Molto più di una velata minaccia. La formula di chiusura utilizzata dall’Amministrazione finanziaria anticipa quale sarà, sul tema, la futura attività ispettiva, secondo un perimetro particolarmente stringente che tende a escludere termini di pagamento differiti rispetto all’adozione della delibera di distribuzione o successivi finanziamenti infruttiferi da parte del socio a favore della medesima società. In questo senso, pertanto, è opportuno completare le fasi di erogazione delle delibere adottate entro il 31 dicembre 2022, possibilmente entro la fine dell’anno, ed evitare retrocessioni a favore della società, salvo che vi sia una specifica motivazione, diversa dall’aspettativa del mero risparmio fiscale (ad esempio un’esigenza finanziaria sopravvenuta, meglio se giustificata da specifici investimenti o altre operazioni societarie).
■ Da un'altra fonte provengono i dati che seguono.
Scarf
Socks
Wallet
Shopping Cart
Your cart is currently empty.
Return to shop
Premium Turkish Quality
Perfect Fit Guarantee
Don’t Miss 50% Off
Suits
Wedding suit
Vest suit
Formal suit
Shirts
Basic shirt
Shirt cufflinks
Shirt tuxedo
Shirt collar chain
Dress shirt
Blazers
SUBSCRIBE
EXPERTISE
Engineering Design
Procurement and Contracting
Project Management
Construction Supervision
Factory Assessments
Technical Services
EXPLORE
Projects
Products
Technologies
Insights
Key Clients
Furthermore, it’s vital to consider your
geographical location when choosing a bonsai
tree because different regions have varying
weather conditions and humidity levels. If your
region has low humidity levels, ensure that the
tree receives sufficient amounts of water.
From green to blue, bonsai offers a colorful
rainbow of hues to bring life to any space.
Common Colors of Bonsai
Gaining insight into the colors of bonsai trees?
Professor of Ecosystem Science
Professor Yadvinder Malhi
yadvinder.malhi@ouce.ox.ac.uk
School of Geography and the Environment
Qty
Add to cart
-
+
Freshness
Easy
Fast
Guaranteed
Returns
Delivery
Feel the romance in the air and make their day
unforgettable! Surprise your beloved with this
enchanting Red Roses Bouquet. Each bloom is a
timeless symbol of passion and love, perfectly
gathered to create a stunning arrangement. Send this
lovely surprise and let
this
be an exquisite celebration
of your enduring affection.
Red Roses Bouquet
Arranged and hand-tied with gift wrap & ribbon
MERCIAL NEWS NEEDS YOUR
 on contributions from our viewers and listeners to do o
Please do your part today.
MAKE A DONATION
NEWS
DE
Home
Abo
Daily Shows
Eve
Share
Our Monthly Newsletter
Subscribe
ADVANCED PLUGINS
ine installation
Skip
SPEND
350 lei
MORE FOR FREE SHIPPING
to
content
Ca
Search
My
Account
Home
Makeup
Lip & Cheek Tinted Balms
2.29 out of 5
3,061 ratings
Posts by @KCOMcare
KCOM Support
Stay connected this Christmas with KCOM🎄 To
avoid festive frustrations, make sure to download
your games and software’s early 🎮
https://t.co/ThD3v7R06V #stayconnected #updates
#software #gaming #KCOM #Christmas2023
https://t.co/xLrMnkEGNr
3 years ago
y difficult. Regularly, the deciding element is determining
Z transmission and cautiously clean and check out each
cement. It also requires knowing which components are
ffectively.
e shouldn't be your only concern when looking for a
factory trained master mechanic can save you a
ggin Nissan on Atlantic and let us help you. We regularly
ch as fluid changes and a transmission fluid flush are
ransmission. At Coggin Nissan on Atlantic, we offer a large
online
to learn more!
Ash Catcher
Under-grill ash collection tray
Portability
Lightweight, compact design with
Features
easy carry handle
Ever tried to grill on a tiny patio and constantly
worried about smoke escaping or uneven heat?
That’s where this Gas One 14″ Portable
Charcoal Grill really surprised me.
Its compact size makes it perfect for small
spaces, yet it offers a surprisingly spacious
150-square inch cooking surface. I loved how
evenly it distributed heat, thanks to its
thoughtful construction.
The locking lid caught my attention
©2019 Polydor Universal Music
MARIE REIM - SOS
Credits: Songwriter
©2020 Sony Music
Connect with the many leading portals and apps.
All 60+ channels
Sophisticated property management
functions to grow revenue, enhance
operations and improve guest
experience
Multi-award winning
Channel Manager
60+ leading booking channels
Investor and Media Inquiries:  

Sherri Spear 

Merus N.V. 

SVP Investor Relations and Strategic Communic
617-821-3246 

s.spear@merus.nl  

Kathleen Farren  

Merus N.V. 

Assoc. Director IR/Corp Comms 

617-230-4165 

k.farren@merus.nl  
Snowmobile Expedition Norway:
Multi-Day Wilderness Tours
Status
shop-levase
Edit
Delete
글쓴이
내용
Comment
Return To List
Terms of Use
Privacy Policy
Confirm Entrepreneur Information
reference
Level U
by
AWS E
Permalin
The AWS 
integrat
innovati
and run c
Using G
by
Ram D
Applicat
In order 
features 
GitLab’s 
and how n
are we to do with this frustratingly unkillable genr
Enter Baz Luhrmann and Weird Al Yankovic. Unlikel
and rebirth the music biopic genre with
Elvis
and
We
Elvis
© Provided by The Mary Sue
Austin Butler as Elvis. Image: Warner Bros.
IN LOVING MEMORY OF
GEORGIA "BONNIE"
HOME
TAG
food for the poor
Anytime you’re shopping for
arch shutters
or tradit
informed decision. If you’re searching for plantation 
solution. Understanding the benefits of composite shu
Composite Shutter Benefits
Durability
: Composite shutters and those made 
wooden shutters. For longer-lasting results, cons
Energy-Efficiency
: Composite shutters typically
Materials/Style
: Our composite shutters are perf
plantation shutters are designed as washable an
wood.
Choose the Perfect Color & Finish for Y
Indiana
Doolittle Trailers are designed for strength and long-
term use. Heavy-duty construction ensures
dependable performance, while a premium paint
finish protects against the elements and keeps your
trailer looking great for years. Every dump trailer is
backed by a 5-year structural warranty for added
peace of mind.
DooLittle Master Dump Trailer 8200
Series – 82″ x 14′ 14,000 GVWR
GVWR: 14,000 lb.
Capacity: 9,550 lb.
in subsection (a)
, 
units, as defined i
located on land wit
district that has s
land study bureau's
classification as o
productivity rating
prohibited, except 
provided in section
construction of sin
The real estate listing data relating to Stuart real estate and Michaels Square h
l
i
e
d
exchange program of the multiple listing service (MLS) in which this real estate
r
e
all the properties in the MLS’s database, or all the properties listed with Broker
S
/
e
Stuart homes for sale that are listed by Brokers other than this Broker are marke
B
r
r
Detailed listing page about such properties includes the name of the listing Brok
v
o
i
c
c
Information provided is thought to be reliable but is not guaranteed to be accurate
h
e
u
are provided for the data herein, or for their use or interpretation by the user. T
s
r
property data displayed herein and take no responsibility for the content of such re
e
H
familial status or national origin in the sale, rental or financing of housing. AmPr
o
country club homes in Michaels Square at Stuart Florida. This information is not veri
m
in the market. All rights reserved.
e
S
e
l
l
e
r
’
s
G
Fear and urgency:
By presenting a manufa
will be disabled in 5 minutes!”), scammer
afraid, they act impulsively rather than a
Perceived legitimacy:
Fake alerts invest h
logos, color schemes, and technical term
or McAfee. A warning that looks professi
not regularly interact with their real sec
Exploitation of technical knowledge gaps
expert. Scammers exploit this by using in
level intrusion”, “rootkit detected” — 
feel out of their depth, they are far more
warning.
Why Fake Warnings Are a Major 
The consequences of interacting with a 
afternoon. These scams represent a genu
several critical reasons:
Si aggiunga, infine, un ulteriore profilo di rischio. La delibera di distribuzione degli utili rientra fra gli atti disciplinati dall’articolo 4 della tariffa allegata al Decreto del Presidente della Repubblica n. 131 del 1986 e, in quanto tale, soggetta all’obbligo di registrazione in termine fisso. Pur non rappresentando un atto costitutivo del diritto alla percezione dei dividendi, nel caso in cui la delibera adottata entro il 31 dicembre 2022 sia stata registrata in ritardo, ovvero la registrazione sia stata del tutto omessa, il contribuente sarebbe perfino sprovvisto della data certa.
Senza di questa, e senza che l’erogazione sia avvenuta entro il 31 dicembre 2022, con ogni probabilità, l’Amministrazione finanziaria contesterà l’adozione del regime transitorio.